Flexible polyhedra - Exploring finite mechanisms of triangulated polyhedra
In a quest to design novel deployable structures, flexible polyhedra provide interesting insights. This work follows the discovery of flexible polyhedra and aims to make flexible polyhedra more useful.
The dissertation describes how flexible polyhedra can be made. The flexible polyhedra first considered in this dissertation have a rotational degree of freedom. The range of this rotational movement is measured and maximised in this work by numerical maximisation. All polyhedra are established computationally: an iterative solution method is used to find vertex coordinates; several clash detecting methods are described to define whether each rotational position of a flexible polyhedron is physically possible; then a range of motion is defined between occurrences of clashes at the two ends; finally, an optimisation tool is used to maximise the range of motion.
By using these tools, the range of motion of two types of simplest flexible polyhedra are maximised. The first type is a series of flexible polyhedra generalised from the Steffen flexible polyhedron. The range of motion of this type is improved to double that of Steffen’s original, from 27° to 59°. Another type of flexible polyhedron is expanded from a model provided by Tachi. Based on the understanding of Steffen’s flexible polyhedron, optimisation parameters are carefully given. This new type has achieved a wider range of motion, so now the range of motion of flexible polyhedron is tripled to 80°.

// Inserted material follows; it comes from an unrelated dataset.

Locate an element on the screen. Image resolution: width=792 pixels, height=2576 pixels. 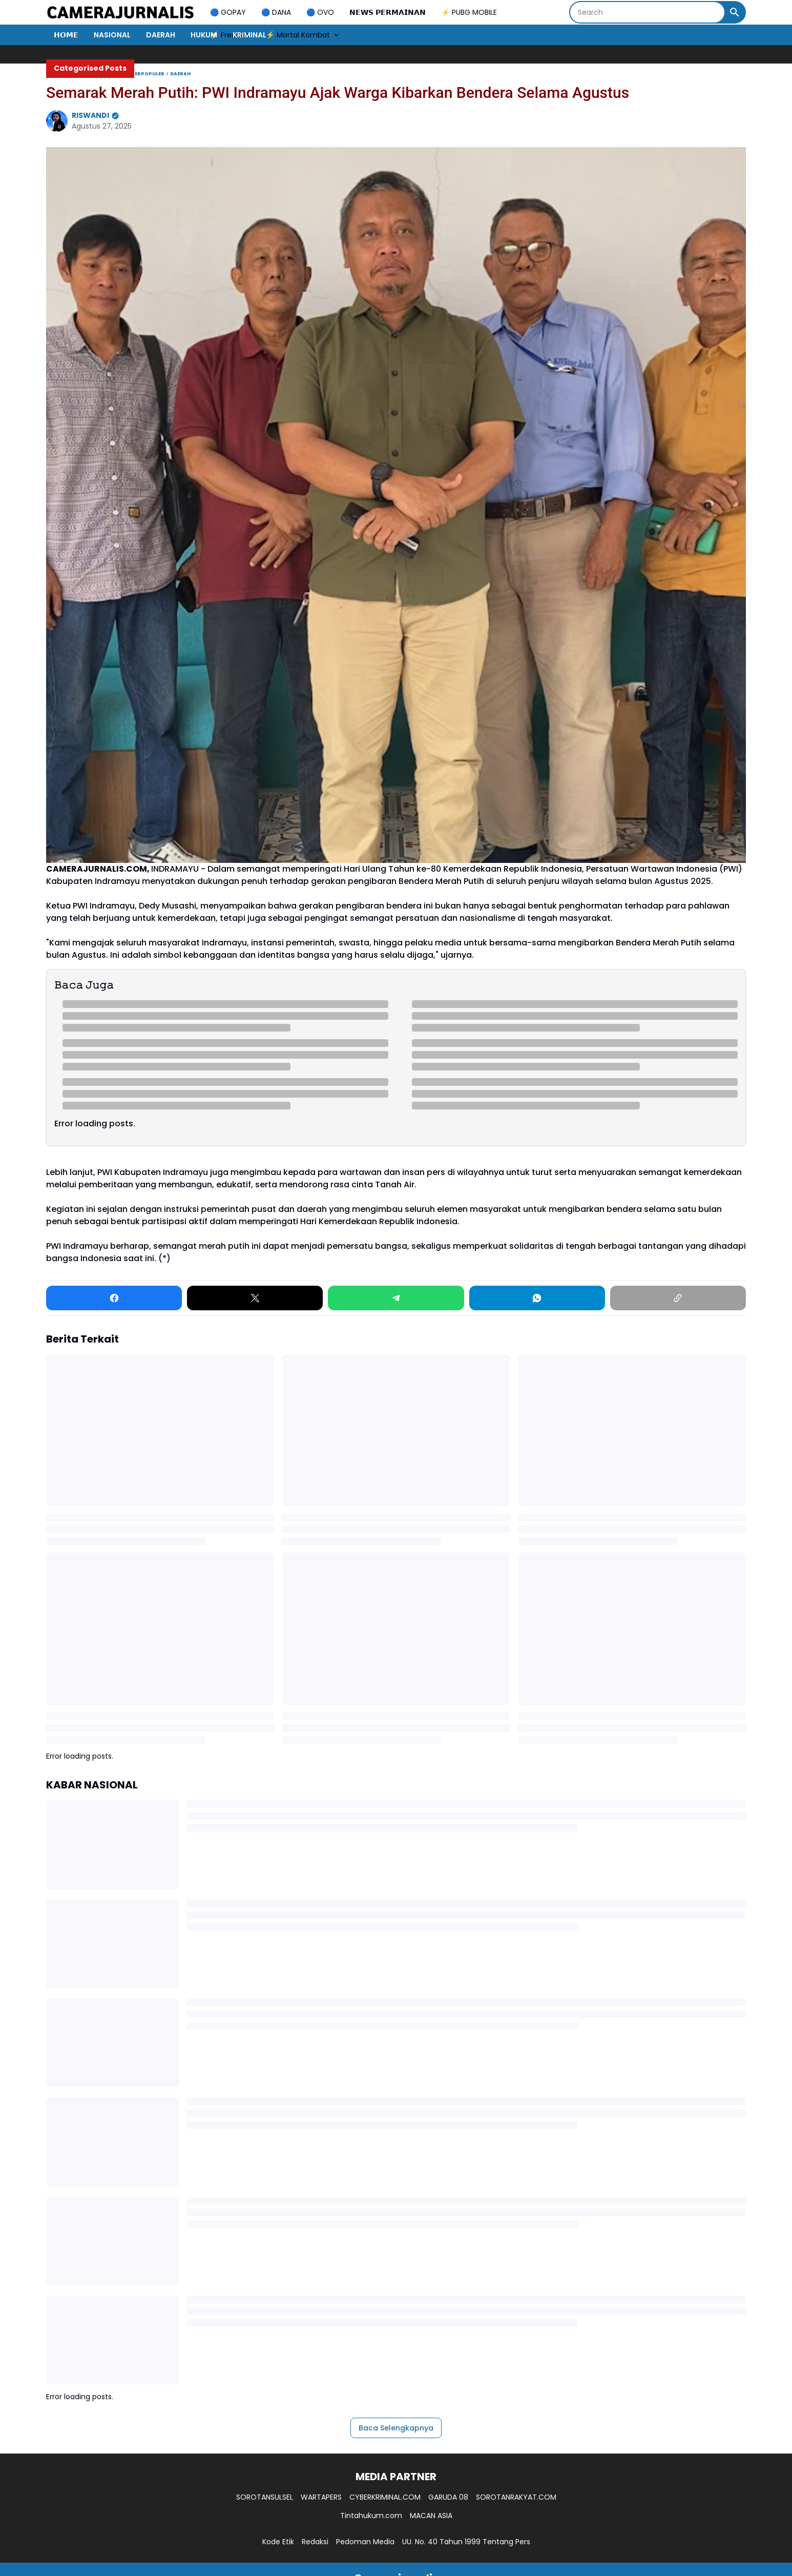 WARTAPERS is located at coordinates (321, 2497).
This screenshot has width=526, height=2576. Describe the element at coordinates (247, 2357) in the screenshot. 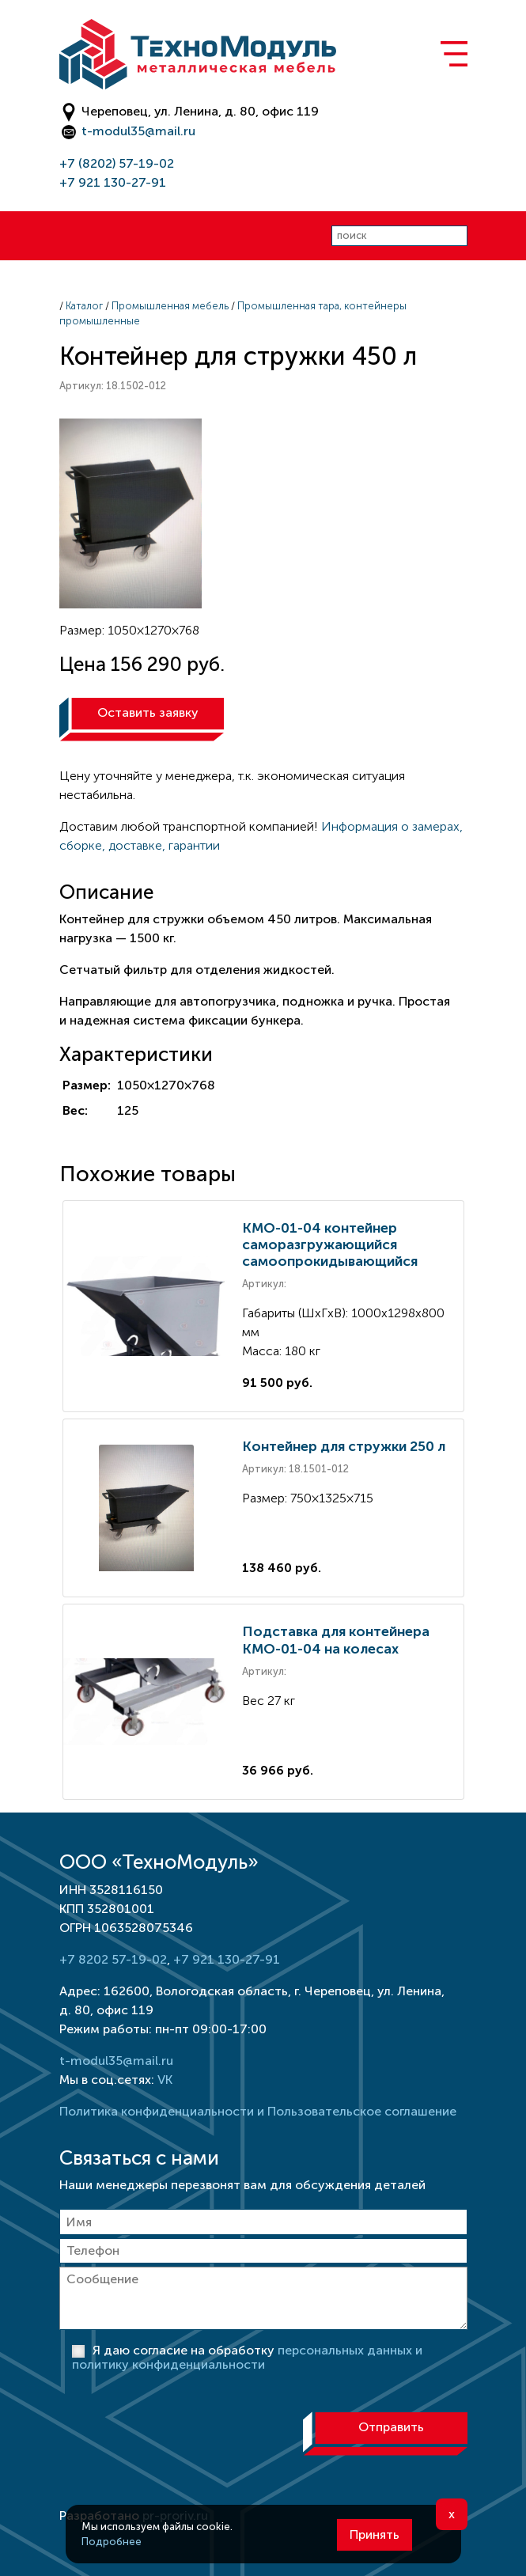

After enlarging the range of motion of the degree of freedom in the 1-dof systems, the dissertation found multiple degrees of freedom in one polyhedron. The multiple mechanisms can be even repetitive, so that an n-dof polyhedron is found. A polyhedron of two degrees of freedom is first presented. Then, a unit cell for any number of mechanisms is found. As a repetitive structure, a 3-dof polyhedron is presented. Finally, this work presents the possibility of configuring a flexible polyhedral torus and a closed polyhedral surface that is able to flex without the need to stop.